Required action: Taking the data below, please print only the lines from the line holding "televizyon yetkililerinden Kürt" to the line holding "Продуктивные животные", inclusive, with pictures omitted.

--- Data supplied ---

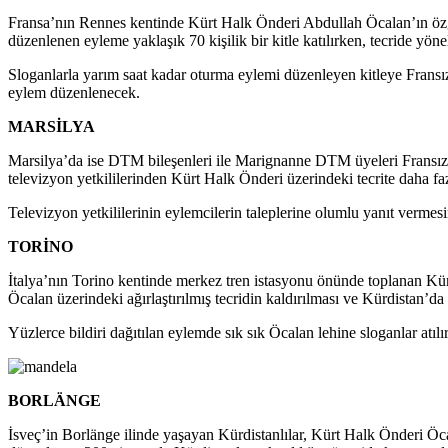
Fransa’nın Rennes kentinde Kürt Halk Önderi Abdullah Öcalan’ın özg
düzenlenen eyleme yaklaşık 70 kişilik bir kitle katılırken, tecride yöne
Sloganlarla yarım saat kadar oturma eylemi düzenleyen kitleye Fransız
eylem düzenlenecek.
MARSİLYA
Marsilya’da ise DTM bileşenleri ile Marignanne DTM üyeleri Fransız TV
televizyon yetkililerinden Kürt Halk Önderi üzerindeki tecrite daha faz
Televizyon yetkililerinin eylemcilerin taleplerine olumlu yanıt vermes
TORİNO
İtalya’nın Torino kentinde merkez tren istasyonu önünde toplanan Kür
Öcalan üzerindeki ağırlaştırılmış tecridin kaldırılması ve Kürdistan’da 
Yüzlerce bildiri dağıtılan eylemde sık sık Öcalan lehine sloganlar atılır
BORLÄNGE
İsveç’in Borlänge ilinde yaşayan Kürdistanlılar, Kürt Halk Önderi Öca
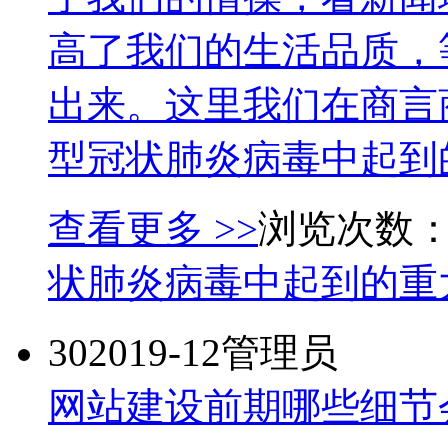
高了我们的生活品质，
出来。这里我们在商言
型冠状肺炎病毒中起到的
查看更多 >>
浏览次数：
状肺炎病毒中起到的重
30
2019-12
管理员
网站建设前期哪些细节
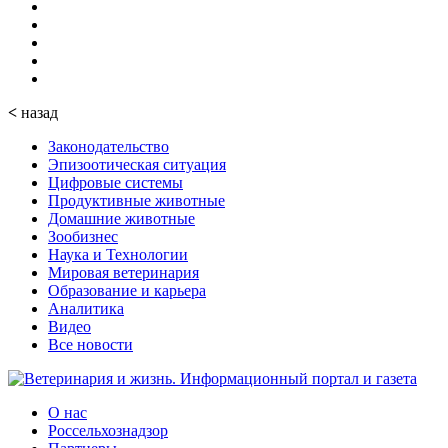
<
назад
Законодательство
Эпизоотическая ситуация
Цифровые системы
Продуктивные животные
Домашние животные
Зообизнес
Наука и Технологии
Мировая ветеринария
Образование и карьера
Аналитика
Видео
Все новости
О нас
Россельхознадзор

---

Written reply:
televizyon yetkililerinden Kürt Halk Önderi üzerindeki tecrite daha faz
Televizyon yetkililerinin eylemcilerin taleplerine olumlu yanıt vermes
TORİNO
İtalya’nın Torino kentinde merkez tren istasyonu önünde toplanan Kür
Öcalan üzerindeki ağırlaştırılmış tecridin kaldırılması ve Kürdistan’da 
Yüzlerce bildiri dağıtılan eylemde sık sık Öcalan lehine sloganlar atılır
BORLÄNGE
İsveç’in Borlänge ilinde yaşayan Kürdistanlılar, Kürt Halk Önderi Öca
高了我们的生活品质，
出来。这里我们在商言
型冠状肺炎病毒中起到的
查看更多 >>
浏览次数：
状肺炎病毒中起到的重
30
2019-12
管理员
网站建设前期哪些细节
<
назад
Законодательство
Эпизоотическая ситуация
Цифровые системы
Продуктивные животные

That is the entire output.